Witwenrente: Wer bekommt 55% – und wer nur 25%?

Stand:

Autor: Experte:

Wer in Deutschland nach dem Tod des Ehe- oder eingetragenen Lebenspartners finanziell abgesichert werden muss, kann 2026 Anspruch auf die kleine oder die große Witwenrente haben. Entscheidend ist, welche Voraussetzungen Sie erfüllen, wie hoch Ihr Anteil an der Rente des Verstorbenen ausfällt und wie lange gezahlt wird. Maßgeblich sind die Regeln der gesetzlichen Rentenversicherung nach dem Sozialgesetzbuch VI (SGB VI) – und die Frage, ob Alter, Kindererziehung oder Erwerbsminderung vorliegen.

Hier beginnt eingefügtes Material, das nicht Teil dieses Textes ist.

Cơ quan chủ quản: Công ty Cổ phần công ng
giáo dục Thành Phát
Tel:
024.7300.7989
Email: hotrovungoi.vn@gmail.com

Große Witwenrente ist meist die langfristige Absicherung

In der Praxis ist die große Witwenrente häufig die wirtschaftlich wichtigste Leistung, weil sie grundsätzlich dauerhaft gezahlt wird und typischerweise 55% der Rente des verstorbenen Partners beträgt. Für bestimmte ältere Konstellationen sind abweichende Prozentsätze möglich. Ob Sie die große Witwenrente bekommen, hängt vor allem davon ab, ob Sie eine Altersgrenze erreichen, erwerbsgemindert sind oder ein Kind erziehen.

Voraussetzungen für die große Witwenrente (Überblick)

  • Wartezeit erfüllt: Der verstorbene Partner hat die Mindestversicherungszeit von 5 Jahren in der gesetzlichen Rentenversicherung erfüllt.
  • Zusätzliche Voraussetzung: Sie erfüllen mindestens eines der Kriterien:
    • Alter: Sie haben die maßgebliche Altersgrenze erreicht (derzeit 45+, stufenweise Anhebung bis 2029).
    • Erwerbsminderung: Sie sind erwerbsgemindert.
    • Kindererziehung: Sie erziehen ein eigenes Kind oder ein Kind des Verstorbenen, das grundsätzlich Anspruch auf Waisenrente haben kann.
  • Keine neue Ehe/Lebenspartnerschaft: Bei Wiederheirat endet die laufende Zahlung in der Regel.

Kleine Witwenrente: häufig nur befristete Übergangsleistung

Die kleine Witwenrente greift, wenn die allgemeinen Voraussetzungen für eine Hinterbliebenenrente erfüllt sind, die Bedingungen für die große Witwenrente aber nicht. Sie beträgt typischerweise 25% der Rente, die der Verstorbene zum Todeszeitpunkt erhalten hätte (oder hätte erhalten können). Für viele Betroffene ist das eine zeitlich begrenzte Starthilfe, weil die Zahlung in der Regel nach 24 Monaten endet.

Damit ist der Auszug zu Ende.